Your task
Among the entries below, only the lines from the one with "ポイントが簡単に貯まるコンテンツも！" through the one with "identificar" are wanted, reproduced exactly. Pictures are not wanted.

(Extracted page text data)
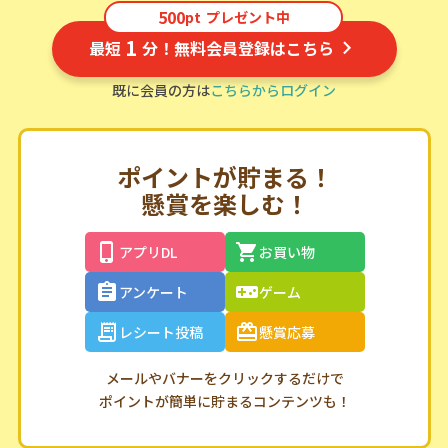
500
pt
プレゼント中
1
最短
分！無料会員登録はこちら
既に会員の方は
こちらからログイン
ポイントが貯まる！
懸賞を楽しむ！
アプリDL
お買い物
アンケート
ゲーム
レシート投稿
懸賞応募
メールやバナーをクリックするだけで
ポイントが簡単に貯まるコンテンツも！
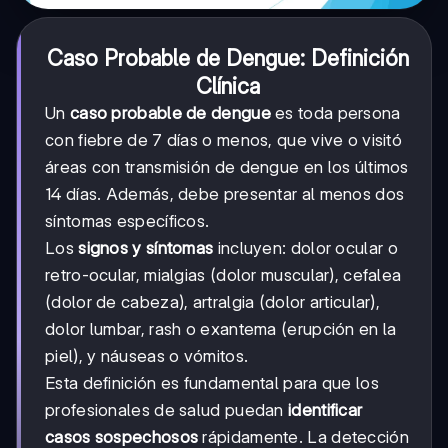
Caso Probable de Dengue: Definición
Clínica
Un
caso probable de dengue
es toda persona
con fiebre de 7 días o menos, que vive o visitó
áreas con transmisión de dengue en los últimos
14 días. Además, debe presentar al menos dos
síntomas específicos.
Los
signos y síntomas
incluyen: dolor ocular o
retro-ocular, mialgias (dolor muscular), cefalea
(dolor de cabeza), artralgia (dolor articular),
dolor lumbar, rash o exantema (erupción en la
piel), y náuseas o vómitos.
Esta definición es fundamental para que los
profesionales de salud puedan
identificar
casos sospechosos
rápidamente. La detección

Response to the exercise
ポイントが簡単に貯まるコンテンツも！
Caso Probable de Dengue: Definición
Clínica
Un
caso probable de dengue
es toda persona
con fiebre de 7 días o menos, que vive o visitó
áreas con transmisión de dengue en los últimos
14 días. Además, debe presentar al menos dos
síntomas específicos.
Los
signos y síntomas
incluyen: dolor ocular o
retro-ocular, mialgias (dolor muscular), cefalea
(dolor de cabeza), artralgia (dolor articular),
dolor lumbar, rash o exantema (erupción en la
piel), y náuseas o vómitos.
Esta definición es fundamental para que los
profesionales de salud puedan
identificar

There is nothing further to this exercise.